Peter Callaghan: Port-Related Fee Proposal Puts Costs Where They Belong

By Peter Callaghan, September 10, 2013, The News Tribune

Former State Senate Transportation Committee Chairwoman Mary Margaret Haugen has a knack for getting to the heart of issues.

Like when she proposed a container fee to get shipping lines and their customers to cover the cost of expensive inland infrastructure improvements being pushed by Puget Sound ports. She saw it as a better way than hiking the gas tax on all Washingtonians.

“The Port of Seattle is really the Port of Chicago,” the Camano Island Democrat said. “Why should people in the state of Washington be taxed for stuff going to Illinois?”

Haugen could have said the same thing about the Port of Tacoma. Most of the electronics, shoes, clothing, cars and other Asian imports passing through both ports are quickly put on trains for the Midwest. Yet the cost of road and rail connections is too often paid for by us via transportation taxes — especially the gas tax.

I don’t really want to pay higher taxes so the price of a 60-inch LED TV sold in Joliet, Ill., or Madison, Wis., can be a few dollars cheaper.

Haugen’s proposal, however, was shot down by the ports and their allies. Seattle and Tacoma would be at a competitive disadvantage to the even bigger ports in California if a state container tax were added to federal harbor taxes, they claimed.

Even when California considered imposing similar container fees to cover both infrastructure and pollution control, Washington’s trade community objected, pointing instead to the threat from Mexico and Canada, nations that are spending tons of tax dollars to build and improve their ports to skim off U.S.-bound containers.

That argument is very effective among politicians, all of whom want to be considered trade-friendly, labor-friendly and jobs-friendly. Few question the catechism that all trade is good, that ports are vast economic engines. Few consider that imports from Asia are three-to-four times as valuable as our exports to Asia, that up to a third of those containers return to Asia empty.

So proposals to tap into the shipping revenue stream to cover the cost of badly needed infrastructure improvements have died nearly as fast as suggestions that Tacoma and Seattle cooperate rather than let shipping lines play them against one another.

Which is why last month’s proposal by U.S. Sens. Maria Cantwell and Patty Murray is so important. The two Washington Democrats introduced what they call the Maritime Goods Movement User Fee to replace the existing Harbor Maintenance Tax.

The main difference between the two assessments is that the harbor “tax” is charged only when goods arrive via American ports while the maritime “fee” is assessed wherever containers get into the U.S.

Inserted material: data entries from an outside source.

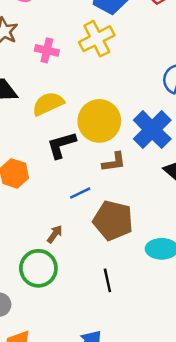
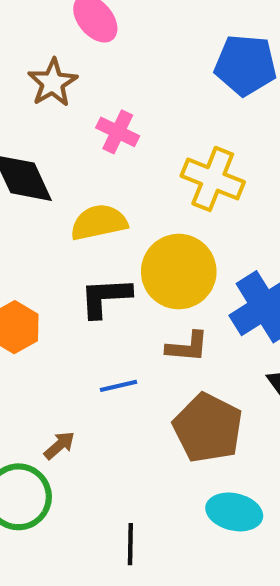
yellow cross: (97, 39) -> (213, 179), moved, turned 36
brown pentagon: (113, 220) -> (208, 428), moved

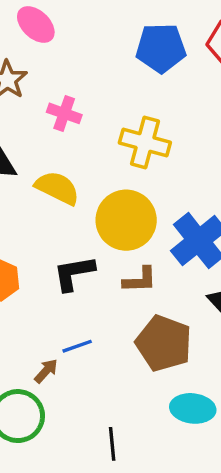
yellow semicircle: (99, 222) -> (57, 188), turned 45
black L-shape: (105, 297) -> (74, 273), moved
blue line: (118, 386) -> (77, 346), moved

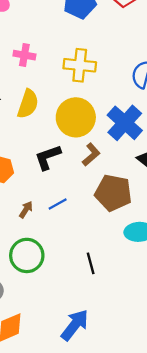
yellow semicircle: (57, 188) -> (28, 104), turned 92
brown L-shape: (140, 280) -> (91, 154), turned -30
brown arrow: (46, 371) -> (26, 210), moved

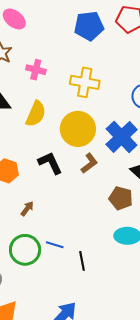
black L-shape: (48, 157) -> (50, 163), turned 80
brown pentagon: (113, 193) -> (121, 198), moved, size x0.7
blue line: (58, 204) -> (55, 245), moved, turned 42

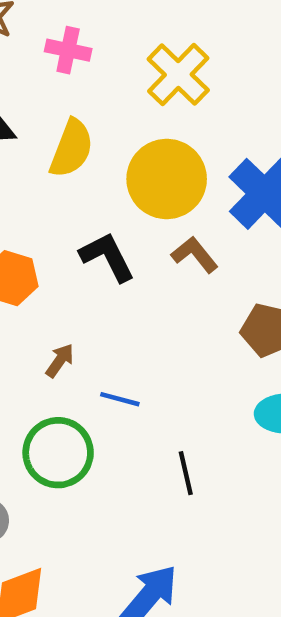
yellow cross: (85, 82) -> (178, 75), turned 36
brown L-shape: (89, 163) -> (195, 255), turned -90
blue line: (55, 245) -> (120, 399), moved

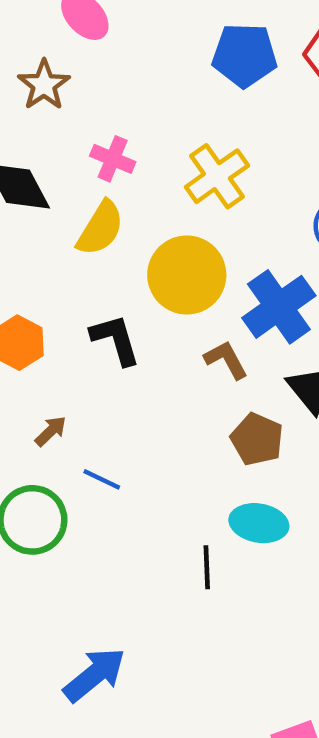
pink cross: (68, 50) -> (113, 159), moved
brown L-shape: (195, 255) -> (226, 360), moved
black line: (186, 473) -> (207, 567), moved

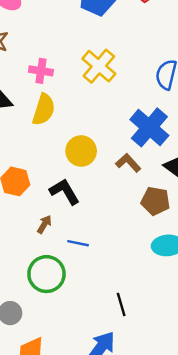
yellow circle: (187, 275) -> (81, 151), moved, size x0.7
black L-shape: (115, 340) -> (65, 192), moved
black line: (207, 567) -> (121, 304), moved

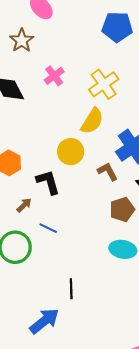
pink cross: (41, 71) -> (54, 76), turned 30
yellow semicircle: (44, 110) -> (92, 121), moved
brown pentagon: (155, 201) -> (122, 209), turned 30

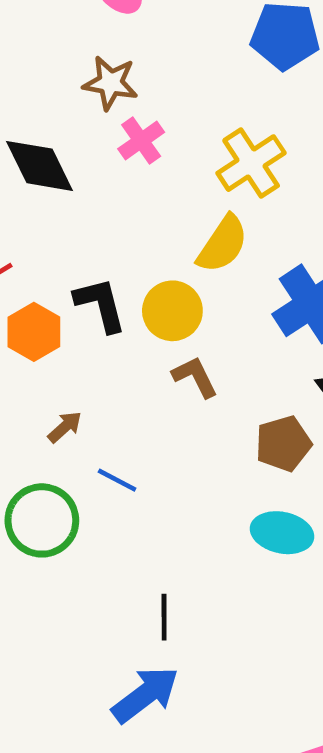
brown star: (22, 41) -> (110, 83), moved, turned -30
brown L-shape: (108, 172) -> (195, 377), moved
black L-shape: (48, 182) -> (100, 305), moved
blue arrow: (44, 321) -> (145, 695), moved

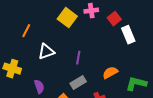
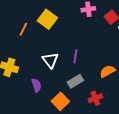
yellow square: (67, 18) -> (47, 19), moved
white triangle: (46, 52) -> (50, 60), moved, turned -48

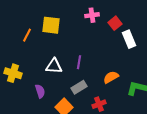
yellow square: (47, 19) -> (51, 25), turned -30
white triangle: (50, 60) -> (54, 66), turned -48

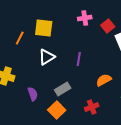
purple line: (79, 62) -> (79, 59), moved
white triangle: (54, 66) -> (47, 57), moved, turned -36
gray rectangle: (79, 87) -> (63, 89), moved

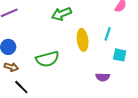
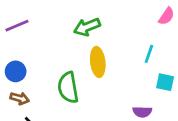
yellow ellipse: (83, 40) -> (98, 62), moved
green semicircle: (47, 59) -> (68, 88), turned 95

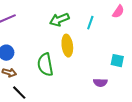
cyan line: (149, 54) -> (90, 23), moved

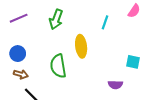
green arrow: (59, 20) -> (56, 19), moved, turned -48

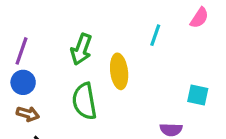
purple line: (19, 18) -> (21, 51), moved, turned -48
green arrow: (56, 19) -> (81, 49), moved

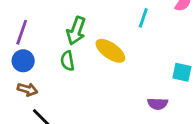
yellow ellipse: (119, 71) -> (110, 51), turned -48
green semicircle: (84, 101) -> (67, 61), moved, size x0.6

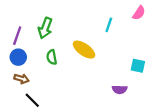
green arrow: (76, 31) -> (45, 28), moved

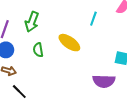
purple semicircle: (120, 89) -> (104, 81), size x1.5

Now, a container that arrives at the port of Tacoma is assessed a tax that averages $109 – depending on the value of the goods inside. The same container shipped through Prince Rupert in British Columbia but bound for America pays no maritime taxes.

The Cantwell-Murray plan would charge the same fee whether a container arrives at the ports or crosses the Canadian or Mexican borders by rail or truck.

The senators say this in only fair for Washington businesses and Washington workers. And that’s probably true since the plan would not only bring shipping back home but also would end the current situation where nearly all revenue goes to U.S. river ports that require constant dredging.

But it’s mostly a good idea because it is fair for Washington taxpayers. They will no longer be pressured to pay for improvements that are more fairly the responsibility of those who benefit directly from the trade – shippers and customers.

Not that the Murray-Cantwell bill will be easy to pass. The shipping lines and railroads will aggressively oppose it; so will retailers such as Target and Walmart (not to mention the members of Congress representing Joliet and Madison). All prefer the current system where we pay higher taxes so imported Nikes can be priced as cheaply as possible.

If nothing else, at least the proposal has the leaders of the two big ports supporting a solution that burdens shippers and retailers and not general taxpayers.